Она была права. Цвет кожи посетителей варьировался от оранжево-розового до багрово-красного (совсем такого, как на свежих шрамах), но в остальном каттиане не слишком отличались от толпы деревенских, веселящихся на ярмарке. Огромная толпа детей, все в белой форме, бродила по музею в сопровождении всего нескольких взрослых. «Школьная экскурсия?» – предположила Кара. Она увидела, как один мальчик вошёл в чёрный ящик – и тут же вышел из другого такого же ящика на противоположном конце зала. Прочие дети тихонько зааплодировали. Их восторг выглядел очень сдержанным, и никто из них не толкался и не пихался.
«Их с рождения приучают избегать контактов с окружающими, – подумала Кара, вспомнив странное приветствие Ксиндры. – Постоянно остерегаться заразы – это их образ жизни».
Коридор вывел их к более старому проходу, вырубленному прямо в скале. Кара сумела на время забыть, что они под землёй, но теперь её страхи вернулись с новой силой. Она принялась глубоко дышать, стараясь сохранять спокойствие.
– Это часть первоначального музея, – с отвращением сообщила Ксиндра. – Наверное, она имеет определённую историческую ценность, демонстрируя, каким Катт был когда-то, – но посетителей мы сюда больше не водим. Здесь слишком темно и мрачно. Мы пока не добрались до её модернизации. Но ничего, всё ещё впереди!

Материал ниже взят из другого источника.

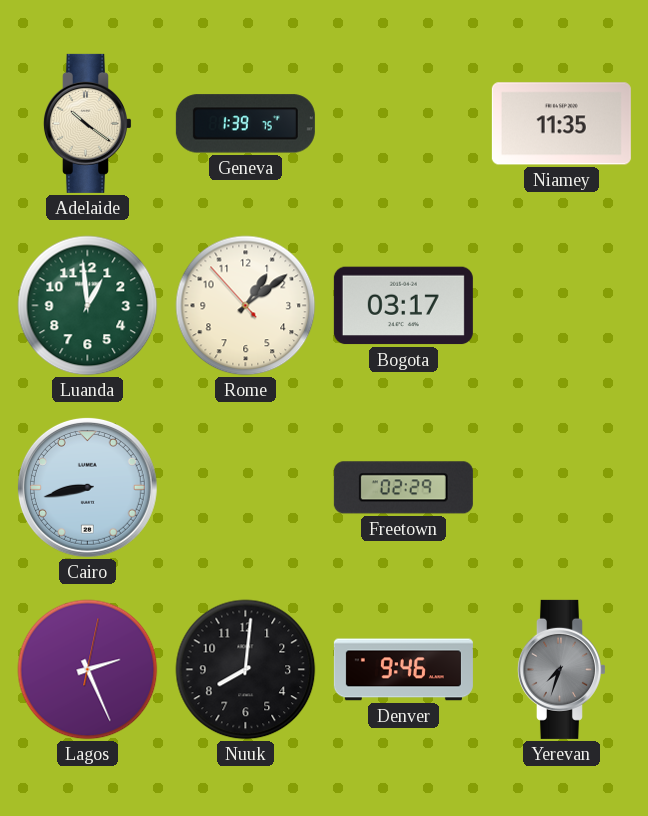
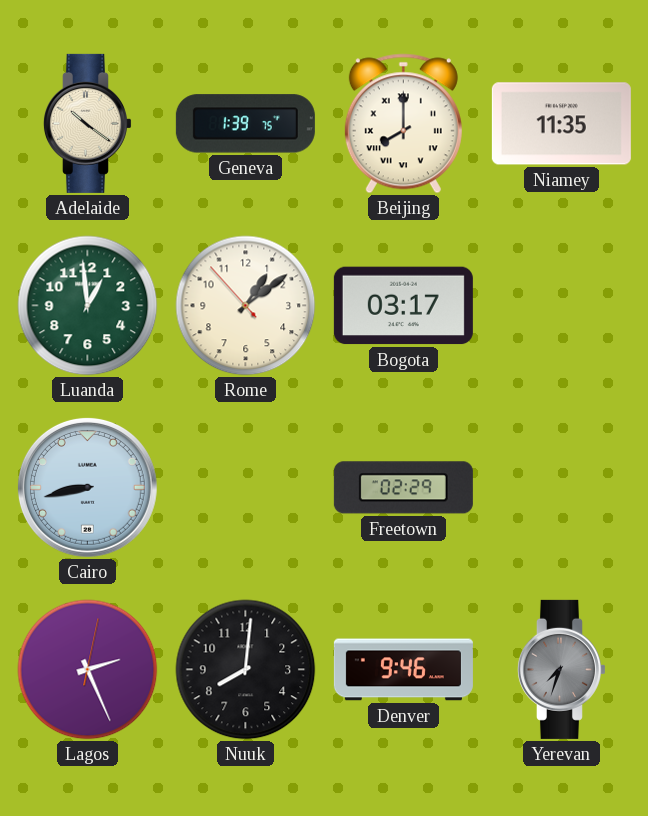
Beijing: none -> 8:00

Они дошли до железных врат, помеченных странными знаками, которые Кара прочесть не могла. Ксиндра вставила ключ в замочную скважину и махнула рукой двум охранникам, чтобы те помогли их отворить. Судя по тому, что сделали они это не без труда, и по тому, как заскрипели петли, этим проходом уже давным-давно никто не пользовался. Мужчины шагнули в тёмный проём и зажгли несколько жаровен дальше по коридору, Кара и прочие прошли мимо них и очутились в просторной комнате, в центре которой возвышался одинокий постамент.

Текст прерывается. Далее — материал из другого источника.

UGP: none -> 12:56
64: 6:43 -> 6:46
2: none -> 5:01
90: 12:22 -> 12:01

На нём лежала знакомая красная шкатулка.
На камне была высечена надпись на том же древнем языке, что и на вратах. Кара обернулась к Ксиндре, в надежде услышать перевод, и обнаружила, что хранительницы рядом нет. Она вместе с сопровождающими осталась за порогом комнаты. Ей явно было не по себе.
– Там написано: «Фрагмент книги из руин замка Долроуз», – пояснила Ксиндра, предвосхищая вопрос.

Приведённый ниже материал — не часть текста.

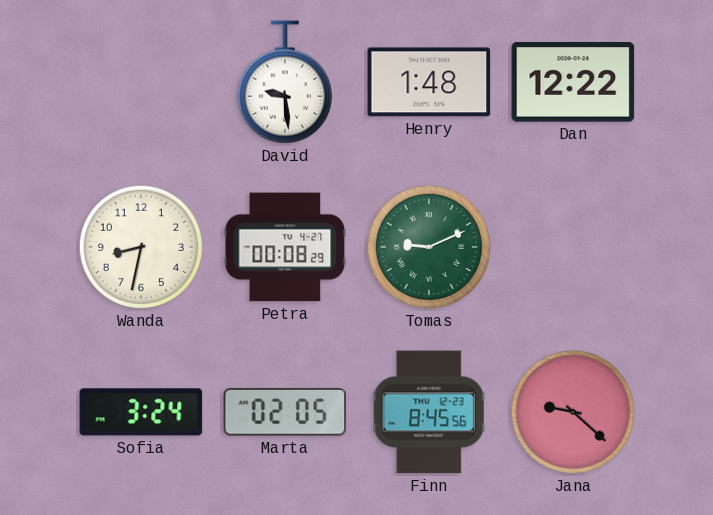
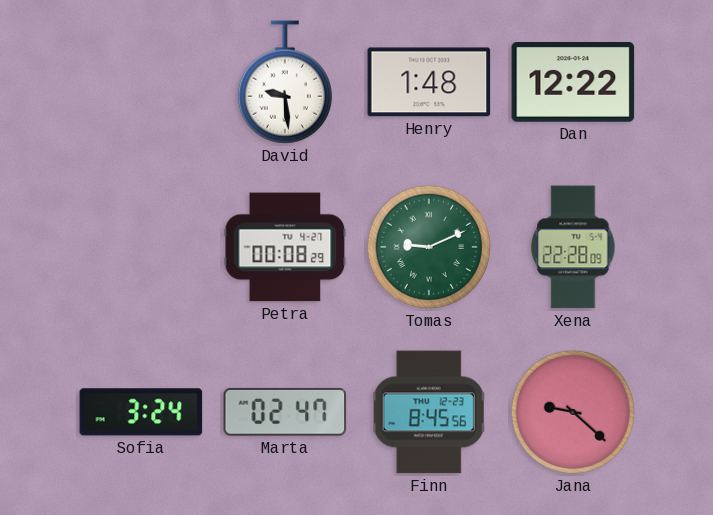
Wanda: 8:32 -> none
Xena: none -> 22:28
Marta: 02:05 -> 02:47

Кара позволила себе усмехнуться.
– Нельзя сказать, что это неправда! – заметила она.
Кара опасливо дотронулась до красной шкатулки, не зная, сможет ли она что-то почувствовать, не прикасаясь к самому гриму, и вздрогнула: на неё вновь нахлынуло уже знакомое ощущение пустоты. «Без света… без надежды… без любви…» Оно оказалось ещё более оглушительным, чем в прошлый раз, как будто сам факт того, что два грима оказались вблизи друг от друга, уже придавал «Вулькере» сил. Добавилось и кое-что новое: пронзительный голосок маленькой девочки. По большей части фразы звучали слишком невнятно, как разговор за стеной, но время от времени отдельные слова прорывались: «…наказание… навеки… одна…»
А потом, резко выдохнув Каре прямо в ухо, девочка завопила: «КТО ТЫ?!!»
Кара ахнула и отдёрнула руку от шкатулки.
Голос исчез.
– Что случилось? – спросил Лукас.
– Я её слышала! – ответила Кара и обвила Лукаса руками: она снова отчаянно жаждала человеческого тепла. – Евангелину. Она говорила со мной.
Бросив взгляд через плечо Лукаса, Кара обнаружила, что мужчины в форме заняли места у каждого из выходов. Они обнажили оружие: кривые клинки, слабо отсвечивающие зелёным.
Ксиндра прочла в глазах Кары ярость осознания, и лицо у неё сделалось виноватым.
– Мне очень жаль, – смешалась каттианка. – Честное слово.
Она дёрнула рычаг на стене, и сверху опустились стеклянные панели, наглухо перекрыв все выходы. Стекло было цвета оникса, но всё же прозрачное: Ксиндра и охранники выглядели так, словно скрылись за изящной чёрной занавеской.
– Выпустите нас! – приказала Кара.
– Увы, не могу.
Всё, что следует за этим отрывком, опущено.